* **DATA FOR THE TASK**
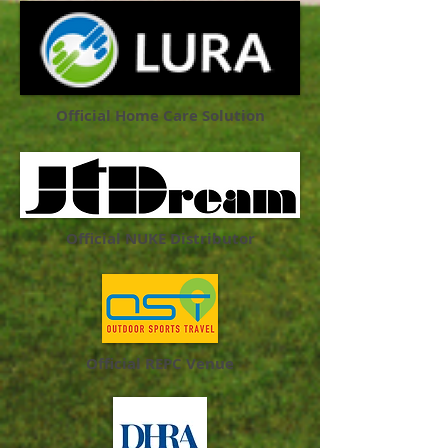
Official Home Care Solution
Official NUKE Distributor
Official REPC Venue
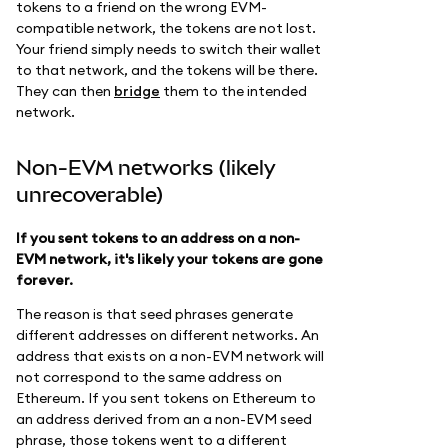
tokens to a friend on the wrong EVM-
compatible network, the tokens are not lost.
Your friend simply needs to switch their wallet
to that network, and the tokens will be there.
They can then
bridge
them to the intended
network.
Non-EVM networks (likely
unrecoverable)
If you sent tokens to an address on a non-
EVM network, it's likely your tokens are gone
forever.
The reason is that seed phrases generate
different addresses on different networks. An
address that exists on a non-EVM network will
not correspond to the same address on
Ethereum. If you sent tokens on Ethereum to
an address derived from an a non-EVM seed
phrase, those tokens went to a different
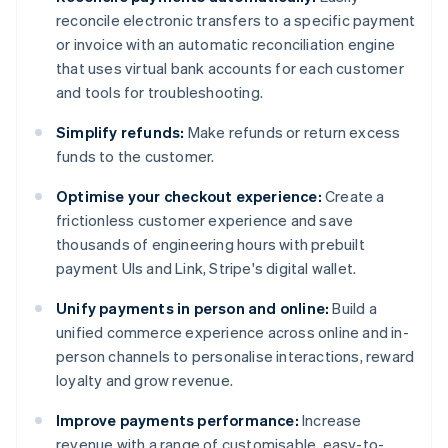
reconcile electronic transfers to a specific payment
or invoice with an automatic reconciliation engine
that uses virtual bank accounts for each customer
and tools for troubleshooting.
Simplify refunds:
Make refunds or return excess
funds to the customer.
Optimise your checkout experience:
Create a
frictionless customer experience and save
thousands of engineering hours with prebuilt
payment UIs and Link, Stripe's digital wallet.
Unify payments in person and online:
Build a
unified commerce experience across online and in-
person channels to personalise interactions, reward
loyalty and grow revenue.
Improve payments performance:
Increase
revenue with a range of customisable, easy-to-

* **EXERCISE INSTRUCTIONS**
Going through the records above, count the lines that include the word "refunds". Give the number alone.

* **EXERCISE RESPONSE**
2